What you need to do
Write the records out exactly as they read, but not the pictures.

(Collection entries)
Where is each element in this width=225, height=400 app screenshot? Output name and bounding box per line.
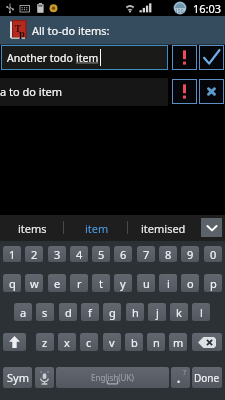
- button[interactable]: m: [169, 333, 187, 351]
- staticText: T: [15, 22, 21, 34]
- button[interactable]: z: [36, 333, 54, 351]
- staticText: z: [42, 335, 48, 350]
- button[interactable]: 9: [181, 246, 199, 262]
- staticText: r: [77, 276, 82, 291]
- staticText: 8: [165, 247, 172, 262]
- button[interactable]: Voice input: [35, 367, 54, 388]
- staticText: 1: [9, 247, 16, 262]
- staticText: item: [76, 51, 99, 65]
- button[interactable]: 7: [137, 246, 155, 262]
- staticText: items: [18, 221, 47, 236]
- button[interactable]: itemised: [128, 215, 198, 241]
- staticText: ?: [183, 368, 187, 378]
- button[interactable]: v: [103, 333, 121, 351]
- button[interactable]: item: [65, 215, 129, 241]
- staticText: y: [120, 276, 126, 291]
- button[interactable]: w: [25, 274, 43, 292]
- button[interactable]: 3: [48, 246, 66, 262]
- staticText: o: [187, 276, 194, 291]
- staticText: a to do item: [0, 84, 63, 99]
- button[interactable]: Sym: [3, 367, 32, 388]
- button[interactable]: n: [147, 333, 165, 351]
- button[interactable]: o: [181, 274, 199, 292]
- button[interactable]: r: [70, 274, 88, 292]
- staticText: 6: [120, 247, 127, 262]
- button[interactable]: 4: [70, 246, 88, 262]
- staticText: English(UK): [91, 372, 134, 383]
- button[interactable]: h: [126, 303, 144, 321]
- staticText: Done: [194, 371, 220, 385]
- staticText: a: [20, 305, 27, 320]
- button[interactable]: Save item: [199, 45, 224, 70]
- staticText: w: [30, 276, 39, 291]
- staticText: t: [99, 276, 103, 291]
- button[interactable]: y: [114, 274, 132, 292]
- staticText: Sym: [7, 370, 29, 385]
- staticText: l: [200, 305, 203, 320]
- staticText: b: [131, 335, 138, 350]
- button[interactable]: e: [48, 274, 66, 292]
- button[interactable]: c: [80, 333, 98, 351]
- button[interactable]: 0: [204, 246, 222, 262]
- staticText: g: [109, 305, 116, 320]
- button[interactable]: T: [0, 16, 225, 44]
- staticText: j: [156, 305, 159, 320]
- staticText: 7: [143, 247, 150, 262]
- button[interactable]: 5: [92, 246, 110, 262]
- staticText: f: [88, 305, 92, 320]
- button[interactable]: l: [192, 303, 210, 321]
- staticText: All to-do items:: [32, 23, 110, 38]
- button[interactable]: Another todo: [1, 45, 168, 70]
- button[interactable]: Set priority: [172, 79, 197, 104]
- staticText: item: [85, 221, 109, 236]
- button[interactable]: t: [92, 274, 110, 292]
- button[interactable]: 2: [25, 246, 43, 262]
- button[interactable]: Shift: [3, 333, 26, 351]
- button[interactable]: 6: [114, 246, 132, 262]
- staticText: s: [42, 305, 48, 320]
- button[interactable]: Delete item: [199, 79, 224, 104]
- staticText: h: [132, 305, 139, 320]
- staticText: i: [167, 276, 170, 291]
- button[interactable]: b: [125, 333, 143, 351]
- button[interactable]: d: [59, 303, 77, 321]
- button[interactable]: More suggestions: [201, 218, 222, 237]
- button[interactable]: s: [36, 303, 54, 321]
- staticText: n: [153, 335, 160, 350]
- staticText: 3: [54, 247, 61, 262]
- staticText: 2: [31, 247, 38, 262]
- button[interactable]: Set priority: [172, 45, 197, 70]
- staticText: c: [86, 335, 92, 350]
- button[interactable]: items: [0, 215, 64, 241]
- button[interactable]: i: [159, 274, 177, 292]
- staticText: p: [19, 27, 25, 39]
- button[interactable]: g: [103, 303, 121, 321]
- staticText: k: [176, 305, 182, 320]
- button[interactable]: a to do item: [0, 78, 168, 106]
- staticText: x: [64, 335, 70, 350]
- button[interactable]: x: [58, 333, 76, 351]
- button[interactable]: p: [204, 274, 222, 292]
- button[interactable]: 1: [3, 246, 21, 262]
- staticText: d: [65, 305, 72, 320]
- staticText: itemised: [141, 221, 186, 236]
- button[interactable]: Space: [56, 367, 169, 388]
- button[interactable]: q: [3, 274, 21, 292]
- staticText: u: [143, 276, 150, 291]
- button[interactable]: j: [148, 303, 166, 321]
- button[interactable]: f: [81, 303, 99, 321]
- button[interactable]: k: [170, 303, 188, 321]
- button[interactable]: u: [137, 274, 155, 292]
- staticText: 0: [210, 247, 217, 262]
- button[interactable]: Period: [171, 367, 190, 388]
- staticText: 16:03: [193, 1, 222, 16]
- staticText: q: [9, 276, 16, 291]
- staticText: 9: [187, 247, 194, 262]
- staticText: p: [210, 276, 217, 291]
- button[interactable]: 8: [159, 246, 177, 262]
- staticText: e: [54, 276, 61, 291]
- button[interactable]: Done: [192, 367, 222, 388]
- staticText: m: [173, 335, 184, 350]
- button[interactable]: Backspace: [192, 333, 222, 351]
- button[interactable]: a: [14, 303, 32, 321]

Answer to this problem
Where is each element in this width=225, height=400 app screenshot? Output name and bounding box per line.
- button[interactable]: m: [169, 333, 187, 351]
- staticText: T: [15, 22, 21, 34]
- button[interactable]: z: [36, 333, 54, 351]
- staticText: z: [42, 335, 48, 350]
- button[interactable]: 9: [181, 246, 199, 262]
- staticText: r: [77, 276, 82, 291]
- staticText: 8: [165, 247, 172, 262]
- button[interactable]: Voice input: [35, 367, 54, 388]
- staticText: 1: [9, 247, 16, 262]
- staticText: item: [76, 51, 99, 65]
- button[interactable]: 7: [137, 246, 155, 262]
- staticText: items: [18, 221, 47, 236]
- button[interactable]: itemised: [128, 215, 198, 241]
- staticText: ?: [183, 368, 187, 378]
- button[interactable]: v: [103, 333, 121, 351]
- button[interactable]: item: [65, 215, 129, 241]
- staticText: y: [120, 276, 126, 291]
- button[interactable]: w: [25, 274, 43, 292]
- button[interactable]: 3: [48, 246, 66, 262]
- staticText: o: [187, 276, 194, 291]
- staticText: a to do item: [0, 84, 63, 99]
- button[interactable]: Sym: [3, 367, 32, 388]
- button[interactable]: n: [147, 333, 165, 351]
- button[interactable]: o: [181, 274, 199, 292]
- button[interactable]: r: [70, 274, 88, 292]
- staticText: 6: [120, 247, 127, 262]
- button[interactable]: 4: [70, 246, 88, 262]
- staticText: English(UK): [91, 372, 134, 383]
- button[interactable]: h: [126, 303, 144, 321]
- staticText: Done: [194, 371, 220, 385]
- staticText: a: [20, 305, 27, 320]
- button[interactable]: Save item: [199, 45, 224, 70]
- staticText: w: [30, 276, 39, 291]
- staticText: t: [99, 276, 103, 291]
- button[interactable]: y: [114, 274, 132, 292]
- staticText: Sym: [7, 370, 29, 385]
- staticText: l: [200, 305, 203, 320]
- staticText: b: [131, 335, 138, 350]
- button[interactable]: e: [48, 274, 66, 292]
- button[interactable]: c: [80, 333, 98, 351]
- button[interactable]: 0: [204, 246, 222, 262]
- staticText: g: [109, 305, 116, 320]
- button[interactable]: T: [0, 16, 225, 44]
- staticText: j: [156, 305, 159, 320]
- staticText: 7: [143, 247, 150, 262]
- button[interactable]: 5: [92, 246, 110, 262]
- staticText: f: [88, 305, 92, 320]
- button[interactable]: l: [192, 303, 210, 321]
- staticText: All to-do items:: [32, 23, 110, 38]
- button[interactable]: Another todo: [1, 45, 168, 70]
- button[interactable]: Set priority: [172, 79, 197, 104]
- staticText: item: [85, 221, 109, 236]
- button[interactable]: t: [92, 274, 110, 292]
- button[interactable]: 2: [25, 246, 43, 262]
- button[interactable]: Shift: [3, 333, 26, 351]
- button[interactable]: 6: [114, 246, 132, 262]
- staticText: s: [42, 305, 48, 320]
- button[interactable]: Delete item: [199, 79, 224, 104]
- staticText: h: [132, 305, 139, 320]
- staticText: i: [167, 276, 170, 291]
- button[interactable]: b: [125, 333, 143, 351]
- button[interactable]: d: [59, 303, 77, 321]
- button[interactable]: More suggestions: [201, 218, 222, 237]
- button[interactable]: s: [36, 303, 54, 321]
- staticText: n: [153, 335, 160, 350]
- staticText: 3: [54, 247, 61, 262]
- staticText: 2: [31, 247, 38, 262]
- button[interactable]: Set priority: [172, 45, 197, 70]
- staticText: c: [86, 335, 92, 350]
- button[interactable]: items: [0, 215, 64, 241]
- button[interactable]: i: [159, 274, 177, 292]
- staticText: p: [19, 27, 25, 39]
- button[interactable]: g: [103, 303, 121, 321]
- staticText: k: [176, 305, 182, 320]
- button[interactable]: a to do item: [0, 78, 168, 106]
- staticText: x: [64, 335, 70, 350]
- button[interactable]: x: [58, 333, 76, 351]
- button[interactable]: p: [204, 274, 222, 292]
- button[interactable]: 1: [3, 246, 21, 262]
- staticText: d: [65, 305, 72, 320]
- staticText: itemised: [141, 221, 186, 236]
- button[interactable]: Space: [56, 367, 169, 388]
- button[interactable]: q: [3, 274, 21, 292]
- staticText: u: [143, 276, 150, 291]
- button[interactable]: j: [148, 303, 166, 321]
- button[interactable]: f: [81, 303, 99, 321]
- button[interactable]: k: [170, 303, 188, 321]
- button[interactable]: u: [137, 274, 155, 292]
- staticText: 0: [210, 247, 217, 262]
- button[interactable]: Period: [171, 367, 190, 388]
- staticText: 16:03: [193, 1, 222, 16]
- staticText: q: [9, 276, 16, 291]
- staticText: 9: [187, 247, 194, 262]
- staticText: p: [210, 276, 217, 291]
- button[interactable]: 8: [159, 246, 177, 262]
- staticText: e: [54, 276, 61, 291]
- button[interactable]: Done: [192, 367, 222, 388]
- staticText: m: [173, 335, 184, 350]
- button[interactable]: Backspace: [192, 333, 222, 351]
- button[interactable]: a: [14, 303, 32, 321]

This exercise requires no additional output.